◆ Extracted data:
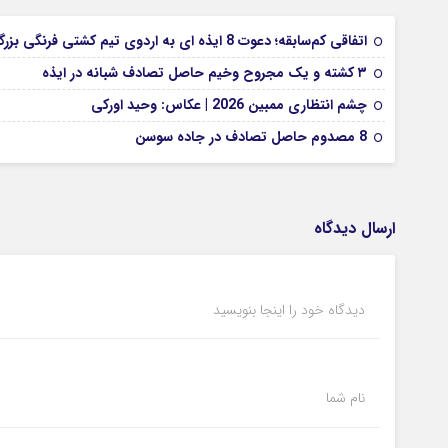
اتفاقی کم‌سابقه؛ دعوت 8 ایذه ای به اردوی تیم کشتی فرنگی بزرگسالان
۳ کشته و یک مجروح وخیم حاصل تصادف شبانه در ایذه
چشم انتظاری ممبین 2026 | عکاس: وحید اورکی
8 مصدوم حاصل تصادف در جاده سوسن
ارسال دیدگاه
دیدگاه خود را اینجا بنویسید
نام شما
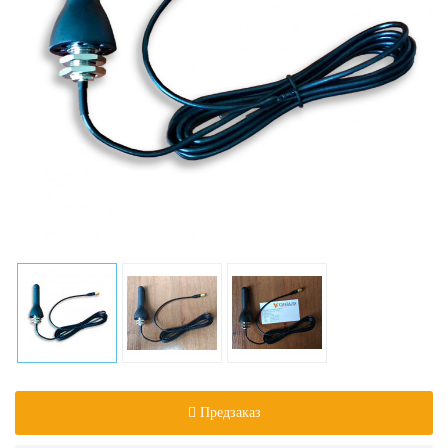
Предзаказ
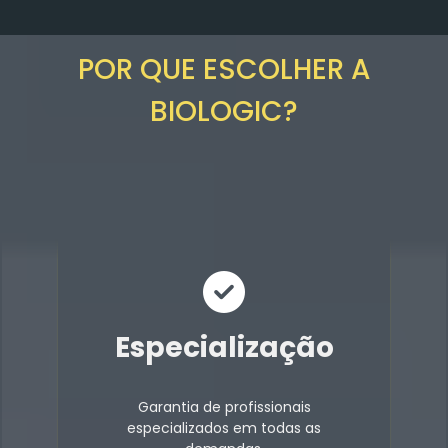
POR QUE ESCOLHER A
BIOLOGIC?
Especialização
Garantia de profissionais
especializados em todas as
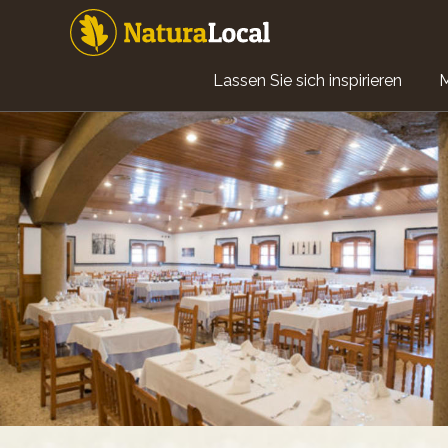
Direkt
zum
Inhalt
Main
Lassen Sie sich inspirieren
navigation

==

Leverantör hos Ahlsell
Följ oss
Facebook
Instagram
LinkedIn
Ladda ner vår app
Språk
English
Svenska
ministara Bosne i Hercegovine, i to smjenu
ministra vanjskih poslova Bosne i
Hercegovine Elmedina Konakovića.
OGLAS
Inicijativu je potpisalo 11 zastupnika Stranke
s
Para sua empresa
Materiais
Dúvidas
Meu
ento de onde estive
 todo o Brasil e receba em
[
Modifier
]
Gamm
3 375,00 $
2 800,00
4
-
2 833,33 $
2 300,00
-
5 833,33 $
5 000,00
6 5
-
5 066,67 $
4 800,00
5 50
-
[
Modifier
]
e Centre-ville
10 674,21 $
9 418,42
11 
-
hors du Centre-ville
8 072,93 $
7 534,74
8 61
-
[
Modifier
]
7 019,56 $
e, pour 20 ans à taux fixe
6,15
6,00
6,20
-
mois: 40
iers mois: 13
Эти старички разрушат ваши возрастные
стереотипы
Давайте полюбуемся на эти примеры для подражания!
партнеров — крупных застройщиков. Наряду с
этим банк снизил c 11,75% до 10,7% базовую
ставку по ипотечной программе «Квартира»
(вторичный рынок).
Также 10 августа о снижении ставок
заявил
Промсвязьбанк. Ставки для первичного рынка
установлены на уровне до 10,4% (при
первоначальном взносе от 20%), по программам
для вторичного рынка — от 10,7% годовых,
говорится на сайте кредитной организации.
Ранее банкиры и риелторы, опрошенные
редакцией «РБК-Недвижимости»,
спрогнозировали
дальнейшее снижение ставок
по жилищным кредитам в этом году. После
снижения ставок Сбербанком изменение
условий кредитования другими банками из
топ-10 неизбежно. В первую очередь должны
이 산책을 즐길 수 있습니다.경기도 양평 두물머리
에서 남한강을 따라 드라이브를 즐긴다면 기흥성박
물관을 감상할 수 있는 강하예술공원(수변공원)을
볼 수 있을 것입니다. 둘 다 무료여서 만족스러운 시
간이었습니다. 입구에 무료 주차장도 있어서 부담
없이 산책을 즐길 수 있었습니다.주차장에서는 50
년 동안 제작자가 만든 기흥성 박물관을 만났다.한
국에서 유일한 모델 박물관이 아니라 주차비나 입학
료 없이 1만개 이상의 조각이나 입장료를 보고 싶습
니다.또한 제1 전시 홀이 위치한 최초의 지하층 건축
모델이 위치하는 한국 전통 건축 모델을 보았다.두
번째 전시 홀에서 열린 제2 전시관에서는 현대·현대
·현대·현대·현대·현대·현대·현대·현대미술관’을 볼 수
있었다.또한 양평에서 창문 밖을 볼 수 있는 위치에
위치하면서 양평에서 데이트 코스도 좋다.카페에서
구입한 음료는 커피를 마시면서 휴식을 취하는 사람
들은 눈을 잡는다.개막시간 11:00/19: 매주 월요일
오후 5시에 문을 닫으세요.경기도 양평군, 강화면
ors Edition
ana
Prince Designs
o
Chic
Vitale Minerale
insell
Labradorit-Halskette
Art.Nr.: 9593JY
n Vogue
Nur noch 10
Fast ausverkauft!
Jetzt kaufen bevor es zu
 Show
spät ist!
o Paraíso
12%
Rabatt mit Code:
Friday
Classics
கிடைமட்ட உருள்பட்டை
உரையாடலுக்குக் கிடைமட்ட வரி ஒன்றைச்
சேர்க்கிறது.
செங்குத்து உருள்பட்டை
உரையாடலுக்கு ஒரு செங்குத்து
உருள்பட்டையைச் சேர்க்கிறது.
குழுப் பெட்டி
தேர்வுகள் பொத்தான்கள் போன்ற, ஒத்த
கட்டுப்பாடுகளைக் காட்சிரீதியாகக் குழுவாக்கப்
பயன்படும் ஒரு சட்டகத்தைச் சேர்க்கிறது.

◆ Exercise goal: Please give back, exactly as it stands above, the stretch from the line with "செங்குத்து உருள்பட்டை" through the line with "பயன்படும் ஒரு சட்டகத்தைச் சேர்க்கிறது.", and no line outside it.

◆ Solved problem:
செங்குத்து உருள்பட்டை
உரையாடலுக்கு ஒரு செங்குத்து
உருள்பட்டையைச் சேர்க்கிறது.
குழுப் பெட்டி
தேர்வுகள் பொத்தான்கள் போன்ற, ஒத்த
கட்டுப்பாடுகளைக் காட்சிரீதியாகக் குழுவாக்கப்
பயன்படும் ஒரு சட்டகத்தைச் சேர்க்கிறது.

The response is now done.